I’d never seen a garden like this. Most royal grounds favored sculpted lawns and elegant arrangements. This place felt like … whimsy. Above me, small moonstone thuribles were strung through the trees, an echo of the great banyan tree in Alaka where lights lit up the leaves and frost sleeved the branches. Small silk pennants dangled wind chimes through the thousands of branches. When the wind combed its fingers through the trees, music fell through the air.
I had always loved walking in gardens, but since returning to Bharata, I couldn’t stand how the loneliness bared its teeth and announced itself at every turn. But here … here I felt a comfort rooted not in my senses, but in my soul. It was like recognizing one’s bedroom in the dark. You didn’t need sight to know it was yours.
Roses grew in colors I’d never seen—lush green and deepest blue. The fragrance moved like a song through the air, unhurried and haunting. Small tree saplings carved from mirrors were placed around the garden walkway, drinking in the light and casting its own illusion of reflections. Golden fruit sparkled beneath the branches of a tree. I peered closer, and saw that the golden fruits were ornaments. Not magic. Or maybe it was magic. What was magic anyway, but the world beheld by someone who chose to see it differently?
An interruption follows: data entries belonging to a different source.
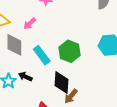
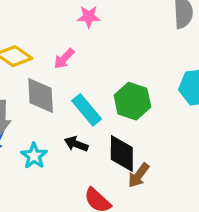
black arrow: (25, 77) -> (76, 144), moved

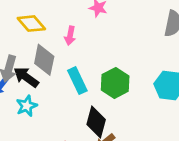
pink arrow: (64, 59) -> (70, 36), turned -48
black arrow: (76, 144) -> (26, 77), moved, size x1.4

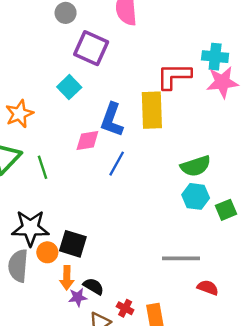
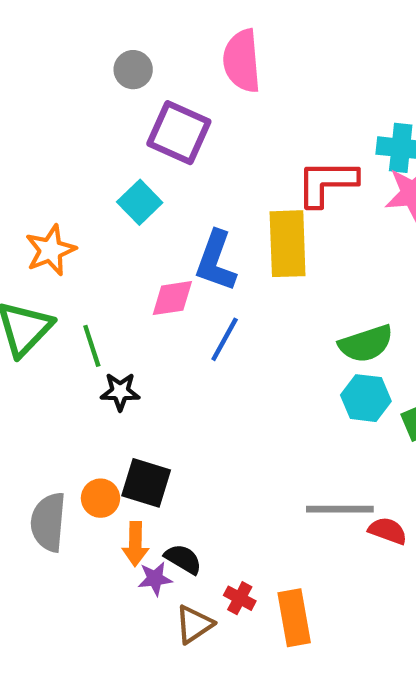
black star: (30, 228) -> (120, 392), moved, size x0.6
red semicircle: (208, 288) -> (388, 531), moved

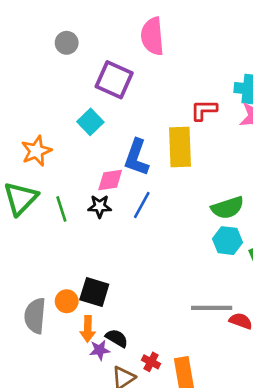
gray circle: (133, 70) -> (67, 43), moved
red L-shape: (327, 183) -> (204, 110), size x0.7
black star: (120, 392) -> (100, 206), moved

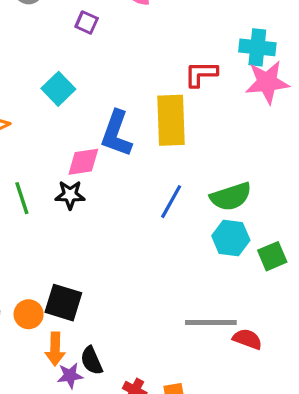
purple square: (114, 80) -> (87, 23), moved, size x0.5
blue line: (142, 205) -> (171, 202), moved
black semicircle: (117, 338) -> (92, 361), turned -145

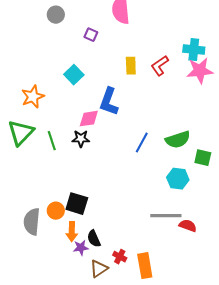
red L-shape: (201, 74) -> (160, 66), turned -35
yellow rectangle: (171, 120) -> (131, 66), moved, size x0.6
cyan hexagon: (231, 238) -> (178, 179), moved
green square: (272, 256) -> (203, 158), moved, turned 36

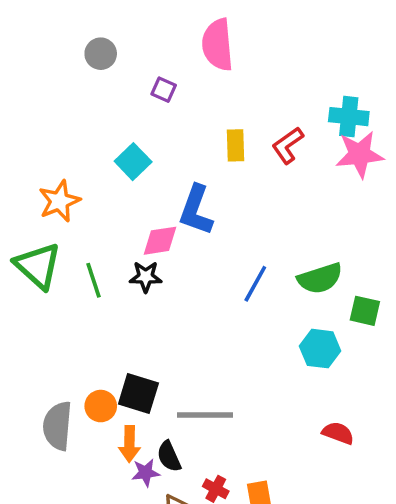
green triangle: (21, 133) -> (38, 266), turned -32
gray line: (166, 216) -> (205, 415), moved

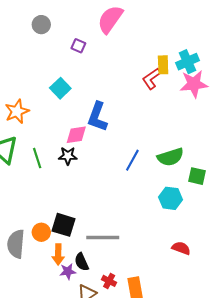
pink semicircle: (218, 45) -> (110, 19), turned 40
cyan cross: (349, 117) -> (187, 62), turned -30
yellow rectangle: (236, 145) -> (163, 65), moved

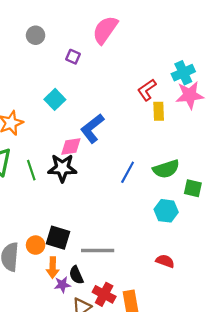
yellow rectangle: (163, 65) -> (159, 111), moved
blue L-shape: (97, 117) -> (92, 128), turned 32
black star: (68, 156) -> (62, 168), size x1.5
red semicircle: (181, 248) -> (165, 261), moved
red cross: (109, 281) -> (104, 294), size x1.5

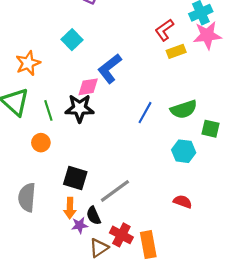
yellow rectangle: (159, 111) -> (176, 51), turned 72
orange circle: (36, 245) -> (41, 143), moved
gray line: (98, 250) -> (115, 191), turned -36

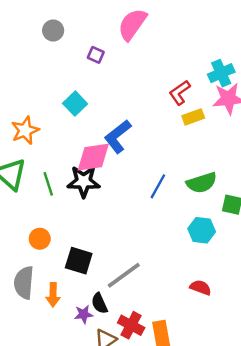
pink diamond: (88, 87) -> (93, 157), size x1.4
orange circle: (41, 143) -> (40, 239), moved
orange arrow: (70, 208) -> (53, 295), moved

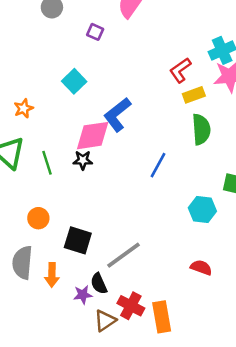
orange star: (25, 130) -> (24, 108), size x0.7
black star: (84, 182) -> (83, 160), size x0.6
green semicircle: (202, 183) -> (201, 129), moved, turned -76

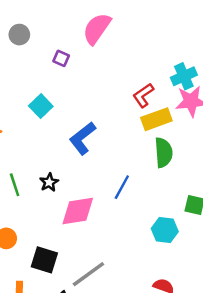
yellow rectangle: (194, 95) -> (156, 119), size x1.4
pink diamond: (93, 136) -> (78, 211), moved
black star: (83, 160) -> (49, 182), turned -30

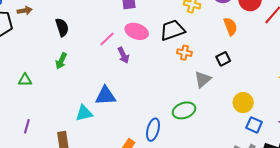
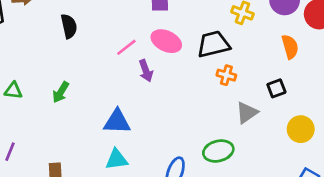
green arrow: (61, 61) -> (61, 92), moved
yellow circle: (243, 103) -> (301, 129), moved
cyan triangle: (84, 113) -> (117, 159), moved

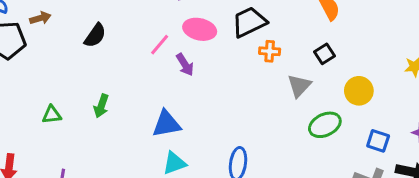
black semicircle: (69, 26) -> (95, 35), turned 60
green ellipse: (218, 151) -> (325, 125), moved

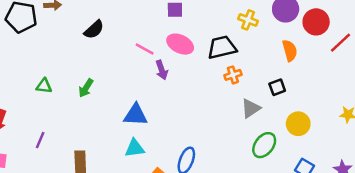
pink line: (160, 45) -> (145, 49), turned 66
orange cross: (270, 51) -> (233, 75), turned -35
green ellipse: (325, 125) -> (264, 145), turned -40

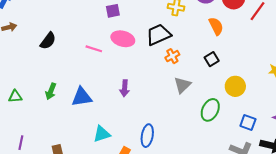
purple arrow: (162, 70) -> (125, 88), moved, turned 35
gray triangle: (251, 108) -> (182, 85), moved
blue triangle: (136, 115) -> (82, 97), moved

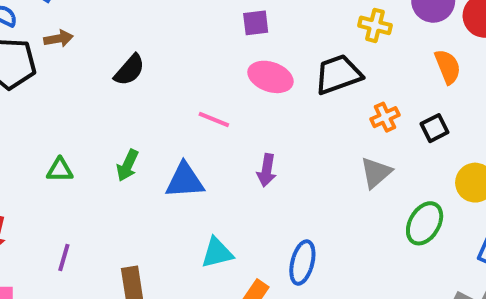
pink line: (94, 49) -> (214, 119), moved
orange cross: (172, 56) -> (385, 117), moved

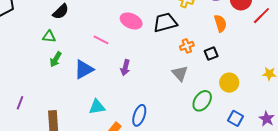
green triangle: (60, 170) -> (49, 36), moved
gray triangle: (376, 173) -> (180, 73), turned -36
blue triangle: (185, 181) -> (84, 69), turned -30

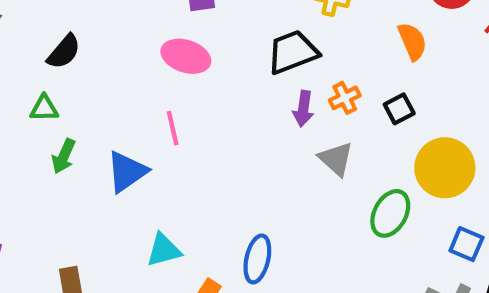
pink ellipse: (131, 21) -> (186, 56), moved
pink line: (101, 40) -> (173, 128), moved, turned 56
purple arrow: (125, 68) -> (303, 109), moved
yellow circle: (229, 83) -> (445, 168), size x1.4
I walked faster. Sprouting from the dirt, the tops of swords sliced through flowering bushes. My breath caught.
If you could grow anything in your garden, what would it be?
Swords.
And there they were.
I took another step and looked up to see silver bowls hanging from the trees where the scent of syrupy gulab jamun clung to the air.
I just want to pluck it off the trees and eat it on the spot.
I remembered Vikram laughing when he heard that all I wanted to grow were sweets and swords. What had he called me—
“Beastly girl,” he said. I looked up, realizing that the words had been supplied not by my mind but by the person standing a short distance away.
My heart leapt. I knew that if I looked at him immediately, my emotions would be plain on my face. So I looked at him in parts. First, his hands. Still steepled. Not quite as scholarly as they once appeared. A scar ornamented his left hand. Then, his shoulders. Ruling suited him. He held himself differently—his shoulders broad and thrown back, an emerald jacket clinging to his lean body. Biju, the snake, hung around his neck like a necklace. Finally, his face. His Otherworldly features remained the same. Handsome, maybe even unbearably so. There was the same tilt to his mouth, as if he were on the verge of grinning. He stood, half in shade and half in sun, mischief and temptation given form.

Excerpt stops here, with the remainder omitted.